Inexact Match
A. First Edition
This is a small test program as suggested by Mr. Li. It is a kind of simplified inexact match. The idea is a kind
of straight forward and it is like a kind of scanner.
B.The problem
In China, many people use their mobile phone as their address book. They may store contacts with UNICODE or ASCII
code. So, the searching problem is a bit complicated.
We assume following conditions:
1. The index for ASCII code is using its own ASCII string.
2. The UNICODE string is using their "pinyin" string and especially in embedded system the storage resource is
very tight and the developer may not want to store index as "pinyin" along with UNICODE string. Since there are
only limited "pinyin" combinations, they are willing to consider that conversion from UNICODE to "pinyin" is fast.
3. The order between a ASCII code string and a UNICODE string with same letter is that ASCII goes before UNICODE.
i.e. The "pinyin" for my name of UNICODE is "huang qing zhe". If I also input an ASCII code string "huang qing zhe",
I will expect to find ASCII code before UNICODE. And the UNICODE is before ASCII string of "goo" since ASCII has
a letter "g" which is after "pinyin" of "h".
4. An inexact match is performed by accepting user's input string and should return all matched string.

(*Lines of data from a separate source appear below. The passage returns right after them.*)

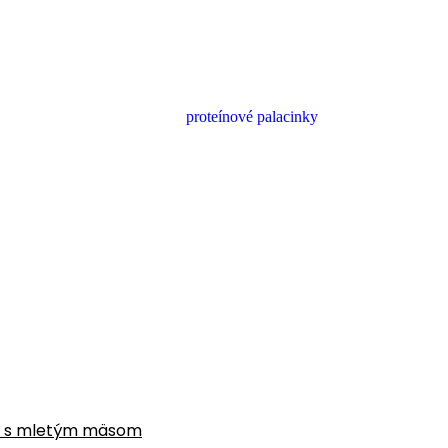
gne s mletým mäsom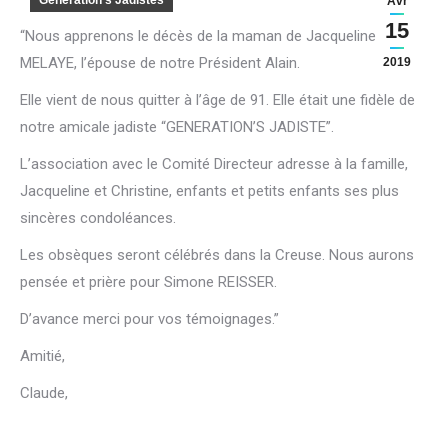
Génération's Jadistes
Avr
15
“Nous apprenons le décès de la maman de Jacqueline
MELAYE, l’épouse de notre Président Alain.
2019
Elle vient de nous quitter à l’âge de 91. Elle était une fidèle de
notre amicale jadiste “GENERATION’S JADISTE”.
L’association avec le Comité Directeur adresse à la famille,
Jacqueline et Christine, enfants et petits enfants ses plus
sincères condoléances.
Les obsèques seront célébrés dans la Creuse. Nous aurons
pensée et prière pour Simone REISSER.
D’avance merci pour vos témoignages.”
Amitié,
Claude,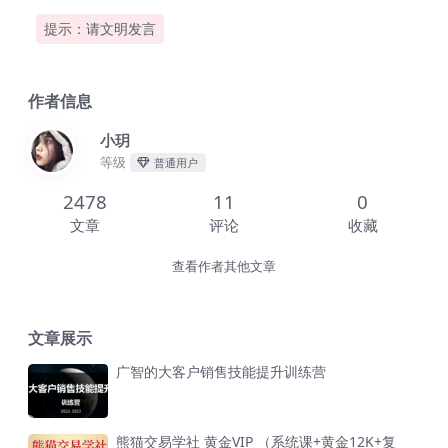
提示：请文明发言
作者信息
小玥
等级
普通用户
2478
11
0
文章
评论
收藏
查看作者其他文章
文章展示
广智的大客户销售技能提升训练营
熊猫交易学社 黄金VIP （系统课+黄金12K+复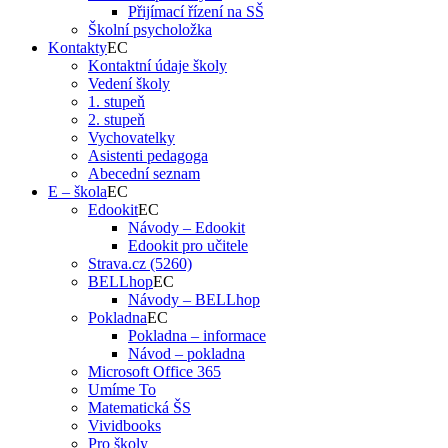
Přijímací řízení na SŠ
Školní psycholožka
Kontakty
Kontaktní údaje školy
Vedení školy
1. stupeň
2. stupeň
Vychovatelky
Asistenti pedagoga
Abecední seznam
E – škola
Edookit
Návody – Edookit
Edookit pro učitele
Strava.cz (5260)
BELLhop
Návody – BELLhop
Pokladna
Pokladna – informace
Návod – pokladna
Microsoft Office 365
Umíme To
Matematická ŠS
Vividbooks
Pro školy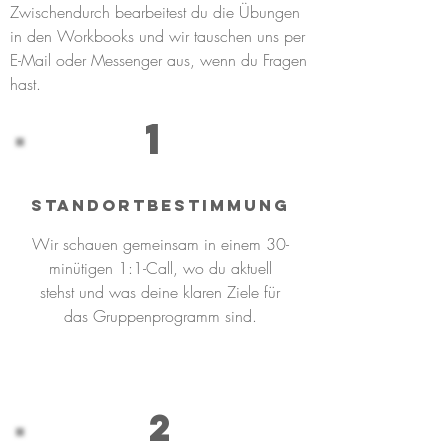
Zwischendurch bearbeitest du die Übungen
in den Workbooks und wir tauschen uns per
E-Mail oder Messenger aus, wenn du Fragen
hast.
1
STandortbestimmung
Wir schauen gemeinsam in einem 30-
minütigen 1:1-Call, wo du aktuell
stehst und was deine klaren Ziele für
das Gruppenprogramm sind.
2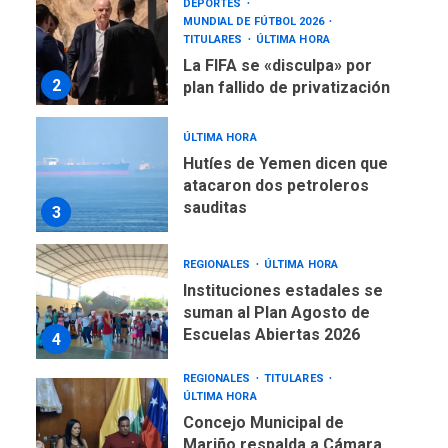
La FIFA se «disculpa» por
2
plan fallido de privatización
ÚLTIMA HORA
Hutíes de Yemen dicen que
atacaron dos petroleros
sauditas
3
REGIONALES
ÚLTIMA HORA
Instituciones estadales se
suman al Plan Agosto de
Escuelas Abiertas 2026
4
REGIONALES
TITULARES
ÚLTIMA HORA
Concejo Municipal de
Mariño respalda a Cámara
de Comercio para reforma
5
de Ley de Puerto Libre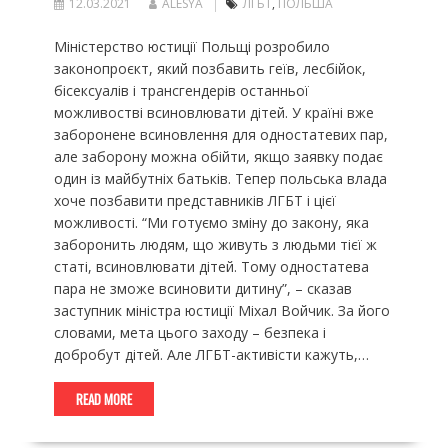
12.03.2021
ALESYA
ЛГБТ
,
ПОЛЬША
Міністерство юстиції Польщі розробило
законопроєкт, який позбавить геїв, лесбійок,
бісексуалів і трансгендерів останньої
можливостві всиновлювати дітей. У країні вже
заборонене всиновлення для одностатевих пар,
але заборону можна обійти, якщо заявку подає
один із майбутніх батьків. Тепер польська влада
хоче позбавити представників ЛГБТ і цієї
можливості. “Ми готуємо зміну до закону, яка
заборонить людям, що живуть з людьми тієї ж
статі, всиновлювати дітей. Тому одностатева
пара не зможе всиновити дитину”, – сказав
заступник міністра юстиції Міхал Войчик. За його
словами, мета цього заходу – безпека і
добробут дітей. Але ЛГБТ-активісти кажуть,…
READ MORE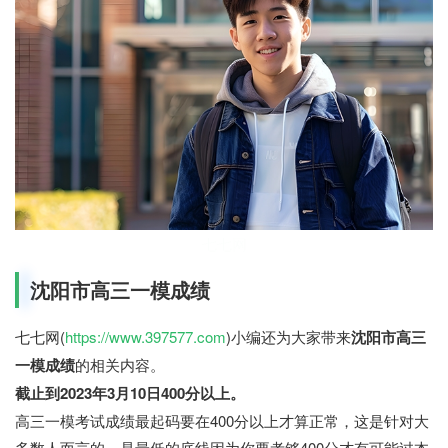
七七网
沈阳市高三一模成绩
七七网(
https://www.397577.com
)小编还为大家带来
沈阳市高三
一模成绩
的相关内容。
截止到2023年3月10日400分以上。
高三一模考试成绩最起码要在400分以上才算正常，这是针对大
多数人而言的，是最低的底线因为你要考够400分才有可能过本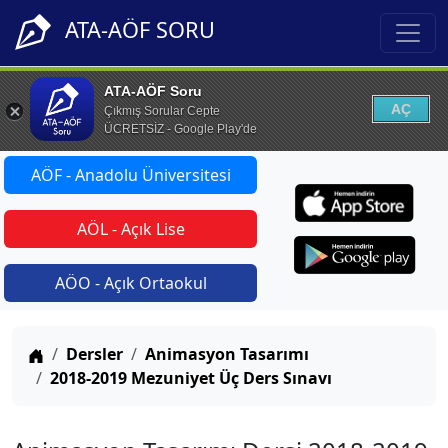
ATA-AÖF SORU
ATA-AÖF Soru
AÇ
Çıkmış Sorular Cepte
ÜCRETSİZ - Google Play'de
AÖF - Anadolu Üniversitesi
AÖL - Açık Lise
AÖO - Açık Ortaokul
Anasayfa
Dersler
Animasyon Tasarımı
2018-2019 Mezuniyet Üç Ders Sınavı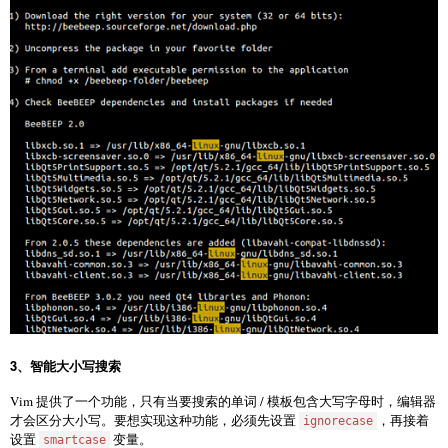
3、智能大小写搜索
Vim 提供了一个功能，只有当要搜索的单词 / 模板包含大写字母时，编辑器
才会区分大小写。要想实现这种功能，必须先设置
，再接着
ignorecase
设置
变量。
smartcase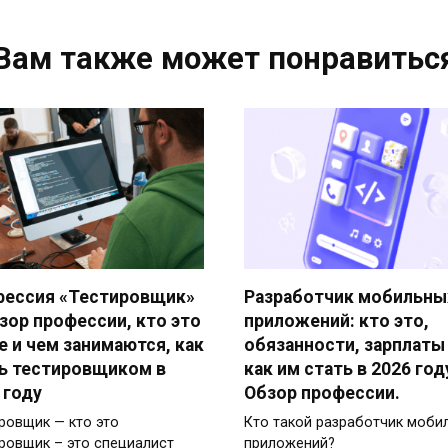
Вам также может понравитьс
фессия «Тестировщик»
Разработчик мобильны
зор профессии, кто это
приложений: кто это,
е и чем занимаются, как
обязанности, зарплаты
ь тестировщиком в
как им стать в 2026 год
 году
Обзор профессии.
ровщик — кто это
Кто такой разработчик моби
ровщик – это специалист
приложений?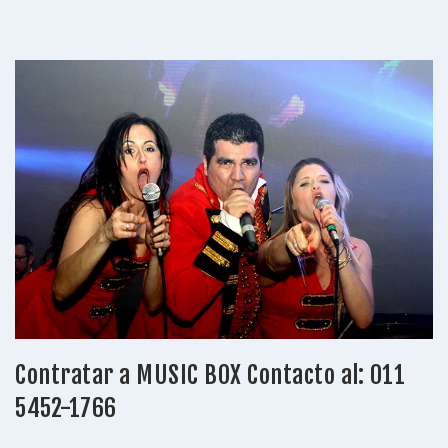
Contratar a MUSIC BOX Contacto al: 011
5452-1766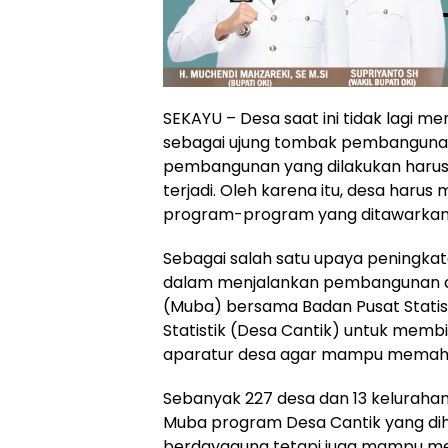
SEKAYU – Desa saat ini tidak lagi me
sebagai ujung tombak pembangunan 
pembangunan yang dilakukan har
terjadi. Oleh karena itu, desa harus
program-program yang ditawarkan 
Sebagai salah satu upaya peningkata
dalam menjalankan pembangunan d
(Muba) bersama Badan Pusat Stati
Statistik (Desa Cantik) untuk me
aparatur desa agar mampu memaham
Sebanyak 227 desa dan 13 keluraha
Muba program Desa Cantik yang di
berdayaguna tetapi juga mampu m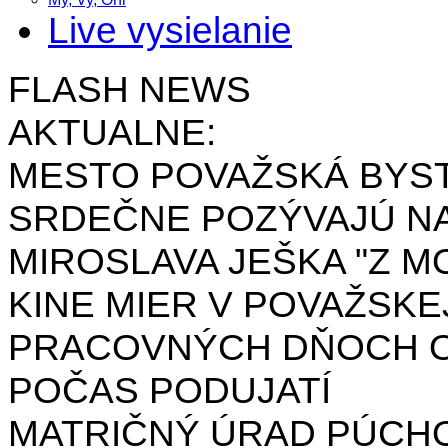
Live vysielanie
FLASH NEWS
AKTUALNE:
MESTO POVAŽSKÁ BYST
SRDEČNE POZÝVAJÚ NA
MIROSLAVA JEŠKA "Z MO
KINE MIER V POVAŽSKE
PRACOVNÝCH DŇOCH OD 
POČAS PODUJATÍ
MATRIČNÝ ÚRAD PÚCH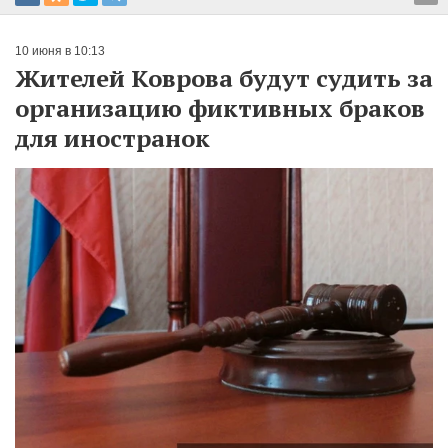
10 июня в 10:13
Жителей Коврова будут судить за
организацию фиктивных браков
для иностранок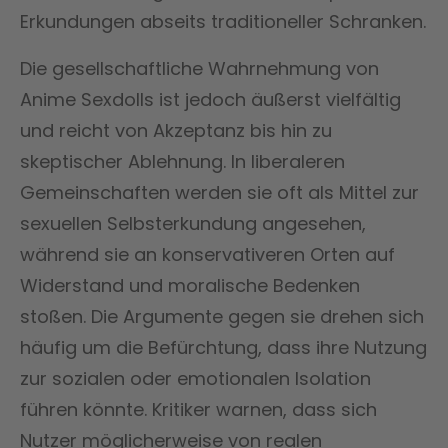
Erkundungen abseits traditioneller Schranken.
Die gesellschaftliche Wahrnehmung von
Anime Sexdolls ist jedoch äußerst vielfältig
und reicht von Akzeptanz bis hin zu
skeptischer Ablehnung. In liberaleren
Gemeinschaften werden sie oft als Mittel zur
sexuellen Selbsterkundung angesehen,
während sie an konservativeren Orten auf
Widerstand und moralische Bedenken
stoßen. Die Argumente gegen sie drehen sich
häufig um die Befürchtung, dass ihre Nutzung
zur sozialen oder emotionalen Isolation
führen könnte. Kritiker warnen, dass sich
Nutzer möglicherweise von realen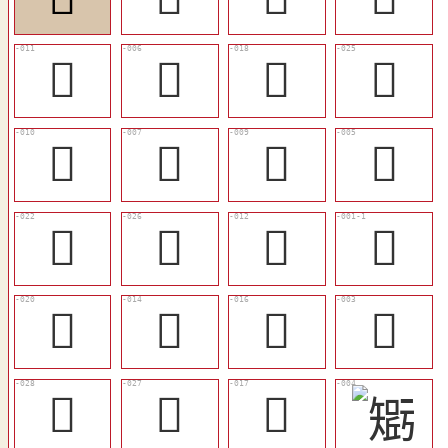
󲨴
󲨯
󲨻
󲩁
󲨳
󲨰
󲨲
󲨮
󲨿
󲩂
󲨵
𣉻
󲨽
󲨷
󲨹
𤾞
󲩄
󲩃
󲨺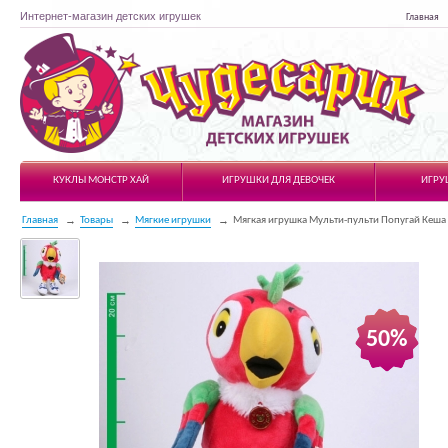
Интернет-магазин детских игрушек
Главная
Чудесарик
КУКЛЫ МОНСТР ХАЙ
ИГРУШКИ ДЛЯ ДЕВОЧЕК
ИГРУ
Главная
Товары
Мягкие игрушки
Мягкая игрушка Мульти-пульти Попугай Кеша 
50%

i.e. UNICODE string with "pinyin" of "huang qing zhe" will be considered to be match with "hqz", "huqizh",
"huangqz", or "hqzhe". And the following is NOT matched: "haqz", "hugqingzhe" etc.
5. However, this kind of grammar has one ambiguity: i.e. Suppose we have an ASCII string "shang hai shi". And the
searching string is "shs". There can be two explanation: one is that it should be matched since "shs" are all
starting letter for all words. The other is that it is not matched since "sh" is matched with first word "shang".
And letter "s" will not be matched in second word "hai" any more.
This kind of ambiguity is usually solved by pre-defined priority of searching pattern.
C.The
idea of
programOriginally Mr. Li suggested me to draw the possible DFA. But I feel it is a kind of more difficult than coding.
The dictionary is input by a file named "nick.txt" and it should be the same directory along with executable file.
The input file format is like following:
[number of words in name] [flag for UNICODE, 1==UNICODE] [string1, string2 ...]
D.The major functions
The findFirst function is returning the insertion point for new-added name.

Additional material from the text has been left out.